YOUR OBJECTIVE -
All lines below containing the string "weekday" are to be copied.

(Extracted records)

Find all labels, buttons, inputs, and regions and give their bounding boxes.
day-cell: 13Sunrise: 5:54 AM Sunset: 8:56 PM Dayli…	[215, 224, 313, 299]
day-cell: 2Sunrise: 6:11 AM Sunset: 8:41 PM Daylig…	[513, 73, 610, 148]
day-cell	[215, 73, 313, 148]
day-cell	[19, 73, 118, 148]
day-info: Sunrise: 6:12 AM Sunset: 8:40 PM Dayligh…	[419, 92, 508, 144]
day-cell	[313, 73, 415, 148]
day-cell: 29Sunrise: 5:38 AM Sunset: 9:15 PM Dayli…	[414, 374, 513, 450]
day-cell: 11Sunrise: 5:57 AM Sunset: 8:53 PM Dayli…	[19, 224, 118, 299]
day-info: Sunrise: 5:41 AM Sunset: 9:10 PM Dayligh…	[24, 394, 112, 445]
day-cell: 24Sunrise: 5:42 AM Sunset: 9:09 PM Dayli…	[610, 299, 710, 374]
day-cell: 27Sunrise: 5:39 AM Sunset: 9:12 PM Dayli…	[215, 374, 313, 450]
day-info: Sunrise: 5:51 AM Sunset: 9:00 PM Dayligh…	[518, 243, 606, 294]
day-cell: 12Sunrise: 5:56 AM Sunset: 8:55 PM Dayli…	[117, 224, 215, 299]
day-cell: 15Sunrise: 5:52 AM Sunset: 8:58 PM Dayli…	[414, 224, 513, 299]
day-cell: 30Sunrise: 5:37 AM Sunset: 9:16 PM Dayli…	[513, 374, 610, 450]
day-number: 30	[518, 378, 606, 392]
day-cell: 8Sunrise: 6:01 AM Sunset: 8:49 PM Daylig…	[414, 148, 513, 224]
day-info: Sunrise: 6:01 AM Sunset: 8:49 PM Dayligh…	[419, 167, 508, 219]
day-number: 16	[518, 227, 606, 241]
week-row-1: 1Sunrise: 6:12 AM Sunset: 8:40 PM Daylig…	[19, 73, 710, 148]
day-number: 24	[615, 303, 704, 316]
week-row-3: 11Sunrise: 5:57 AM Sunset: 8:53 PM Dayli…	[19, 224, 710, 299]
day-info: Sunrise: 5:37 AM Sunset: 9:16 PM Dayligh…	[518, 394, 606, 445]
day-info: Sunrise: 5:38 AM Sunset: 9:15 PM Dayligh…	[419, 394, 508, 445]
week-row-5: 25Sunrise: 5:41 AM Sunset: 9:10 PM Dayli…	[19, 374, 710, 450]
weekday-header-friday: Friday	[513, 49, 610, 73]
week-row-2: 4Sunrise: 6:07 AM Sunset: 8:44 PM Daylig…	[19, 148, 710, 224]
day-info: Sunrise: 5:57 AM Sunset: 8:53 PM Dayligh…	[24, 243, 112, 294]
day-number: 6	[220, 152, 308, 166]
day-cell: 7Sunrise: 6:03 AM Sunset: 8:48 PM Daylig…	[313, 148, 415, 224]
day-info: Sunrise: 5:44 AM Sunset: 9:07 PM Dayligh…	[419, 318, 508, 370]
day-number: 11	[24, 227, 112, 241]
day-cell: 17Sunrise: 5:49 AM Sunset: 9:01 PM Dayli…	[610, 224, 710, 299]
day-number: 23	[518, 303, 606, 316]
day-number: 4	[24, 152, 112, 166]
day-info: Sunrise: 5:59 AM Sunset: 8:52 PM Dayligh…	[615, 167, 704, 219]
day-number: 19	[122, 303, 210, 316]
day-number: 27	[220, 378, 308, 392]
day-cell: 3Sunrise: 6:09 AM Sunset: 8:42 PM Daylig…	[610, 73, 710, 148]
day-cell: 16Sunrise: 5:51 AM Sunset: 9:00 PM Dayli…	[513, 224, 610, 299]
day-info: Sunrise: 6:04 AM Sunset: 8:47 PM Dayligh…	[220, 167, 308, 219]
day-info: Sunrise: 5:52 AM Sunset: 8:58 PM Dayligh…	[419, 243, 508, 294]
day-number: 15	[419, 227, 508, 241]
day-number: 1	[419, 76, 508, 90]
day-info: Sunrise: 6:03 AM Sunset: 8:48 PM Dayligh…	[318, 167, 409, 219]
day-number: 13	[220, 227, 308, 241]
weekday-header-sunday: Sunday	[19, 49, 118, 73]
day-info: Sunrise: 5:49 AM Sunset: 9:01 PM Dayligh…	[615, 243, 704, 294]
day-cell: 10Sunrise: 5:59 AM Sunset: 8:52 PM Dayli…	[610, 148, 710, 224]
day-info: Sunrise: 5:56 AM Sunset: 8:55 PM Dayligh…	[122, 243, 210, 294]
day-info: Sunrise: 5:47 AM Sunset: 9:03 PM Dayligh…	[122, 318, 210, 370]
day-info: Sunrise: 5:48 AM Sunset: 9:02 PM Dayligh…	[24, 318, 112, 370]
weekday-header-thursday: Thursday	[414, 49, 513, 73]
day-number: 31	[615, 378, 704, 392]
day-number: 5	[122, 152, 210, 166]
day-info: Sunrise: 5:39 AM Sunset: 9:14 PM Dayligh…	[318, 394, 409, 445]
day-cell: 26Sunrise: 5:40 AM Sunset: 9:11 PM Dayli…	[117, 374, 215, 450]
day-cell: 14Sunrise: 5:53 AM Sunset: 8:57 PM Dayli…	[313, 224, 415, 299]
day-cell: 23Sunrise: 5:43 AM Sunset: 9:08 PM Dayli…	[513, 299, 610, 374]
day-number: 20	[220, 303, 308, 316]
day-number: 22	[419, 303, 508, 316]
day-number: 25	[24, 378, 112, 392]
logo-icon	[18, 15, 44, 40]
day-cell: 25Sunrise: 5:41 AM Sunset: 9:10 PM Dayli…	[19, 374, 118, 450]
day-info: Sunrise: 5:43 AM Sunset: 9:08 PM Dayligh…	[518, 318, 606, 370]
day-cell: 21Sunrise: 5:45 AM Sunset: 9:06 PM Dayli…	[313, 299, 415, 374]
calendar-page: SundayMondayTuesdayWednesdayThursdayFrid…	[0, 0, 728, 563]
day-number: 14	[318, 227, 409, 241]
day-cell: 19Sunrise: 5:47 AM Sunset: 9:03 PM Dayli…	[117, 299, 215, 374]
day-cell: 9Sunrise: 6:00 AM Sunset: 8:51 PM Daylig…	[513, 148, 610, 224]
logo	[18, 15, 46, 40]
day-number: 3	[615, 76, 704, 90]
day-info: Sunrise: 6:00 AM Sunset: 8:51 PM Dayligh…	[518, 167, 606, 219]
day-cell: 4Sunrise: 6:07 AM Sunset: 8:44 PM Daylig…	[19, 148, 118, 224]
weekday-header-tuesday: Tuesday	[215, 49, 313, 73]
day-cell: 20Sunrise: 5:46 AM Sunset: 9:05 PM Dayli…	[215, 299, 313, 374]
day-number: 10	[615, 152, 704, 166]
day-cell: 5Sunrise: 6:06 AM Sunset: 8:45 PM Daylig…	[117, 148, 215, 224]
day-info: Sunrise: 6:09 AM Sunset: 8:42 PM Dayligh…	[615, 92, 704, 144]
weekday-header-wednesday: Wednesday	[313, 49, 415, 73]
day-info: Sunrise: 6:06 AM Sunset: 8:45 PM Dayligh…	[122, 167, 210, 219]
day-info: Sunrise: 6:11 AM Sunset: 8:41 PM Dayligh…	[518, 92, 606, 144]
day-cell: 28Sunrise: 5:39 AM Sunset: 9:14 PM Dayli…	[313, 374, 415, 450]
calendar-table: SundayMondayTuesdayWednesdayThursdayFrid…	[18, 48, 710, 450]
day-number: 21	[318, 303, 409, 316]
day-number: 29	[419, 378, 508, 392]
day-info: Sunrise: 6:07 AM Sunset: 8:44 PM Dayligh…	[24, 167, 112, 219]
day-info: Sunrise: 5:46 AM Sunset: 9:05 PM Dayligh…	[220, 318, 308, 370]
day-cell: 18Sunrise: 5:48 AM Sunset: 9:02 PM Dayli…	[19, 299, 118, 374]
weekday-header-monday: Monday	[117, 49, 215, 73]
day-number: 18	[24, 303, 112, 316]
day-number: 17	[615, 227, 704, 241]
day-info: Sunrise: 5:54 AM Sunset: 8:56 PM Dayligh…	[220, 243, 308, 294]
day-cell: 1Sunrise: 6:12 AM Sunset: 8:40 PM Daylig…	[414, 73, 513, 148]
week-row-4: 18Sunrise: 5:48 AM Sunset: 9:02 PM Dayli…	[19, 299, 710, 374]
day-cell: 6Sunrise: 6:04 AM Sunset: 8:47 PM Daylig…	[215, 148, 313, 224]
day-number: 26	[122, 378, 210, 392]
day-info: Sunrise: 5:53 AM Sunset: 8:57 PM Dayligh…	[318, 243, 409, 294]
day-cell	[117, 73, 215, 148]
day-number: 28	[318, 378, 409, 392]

RESPONSE AREA -
weekday-header-friday: Friday	[513, 49, 610, 73]
weekday-header-sunday: Sunday	[19, 49, 118, 73]
weekday-header-thursday: Thursday	[414, 49, 513, 73]
weekday-header-tuesday: Tuesday	[215, 49, 313, 73]
weekday-header-wednesday: Wednesday	[313, 49, 415, 73]
weekday-header-monday: Monday	[117, 49, 215, 73]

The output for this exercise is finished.